• [Task directions]:
From the listing below, copy only the lines running from the line that contains "Gestion des salariés" to the line that contains "Références Économiques", both included.
....................
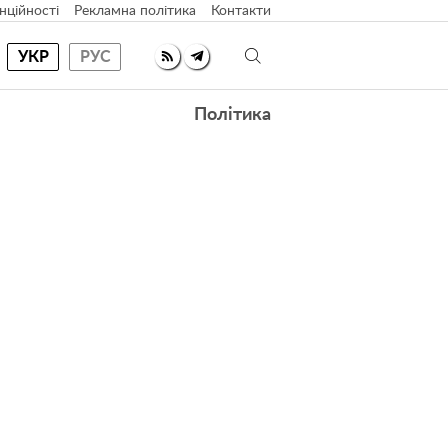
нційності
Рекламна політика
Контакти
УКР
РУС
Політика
....................
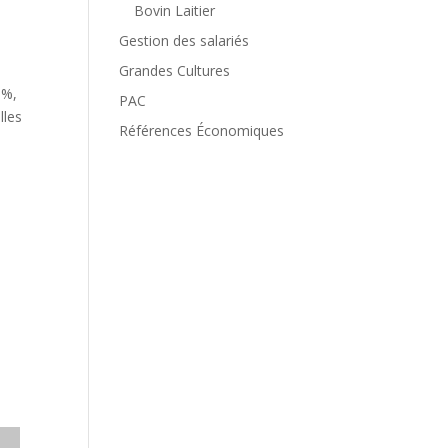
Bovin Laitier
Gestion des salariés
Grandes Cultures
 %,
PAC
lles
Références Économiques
....................
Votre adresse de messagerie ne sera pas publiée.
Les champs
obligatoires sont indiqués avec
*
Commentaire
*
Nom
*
....................
• [Task result]:
Gestion des salariés
Grandes Cultures
 %,
PAC
lles
Références Économiques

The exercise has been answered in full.